• **WORK INSTRUCTIONS**
Go to the line containing "κριτική βιβλίων" in the listing below. Output that line and each later one exactly.

----

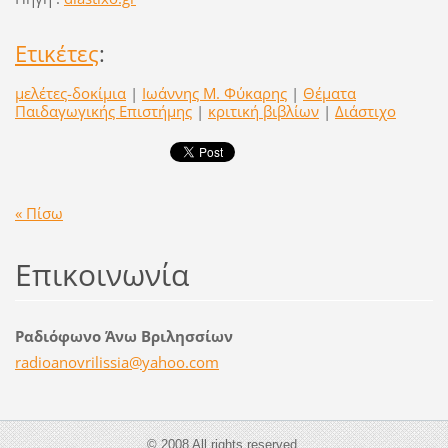
Ετικέτες
:
μελέτες-δοκίμια
|
Ιωάννης Μ. Φύκαρης
|
Θέματα
Παιδαγωγικής Επιστήμης
|
κριτική βιβλίων
|
Διάστιχο
« Πίσω
Επικοινωνία
Ραδιόφωνο Άνω Βριλησσίων
radioano
vrilissi
a@yahoo.
com
© 2008 All rights reserved.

----

• **ANSWER TO THE PROBLEM**
κριτική βιβλίων
|
Διάστιχο
« Πίσω
Επικοινωνία
Ραδιόφωνο Άνω Βριλησσίων
radioano
vrilissi
a@yahoo.
com
© 2008 All rights reserved.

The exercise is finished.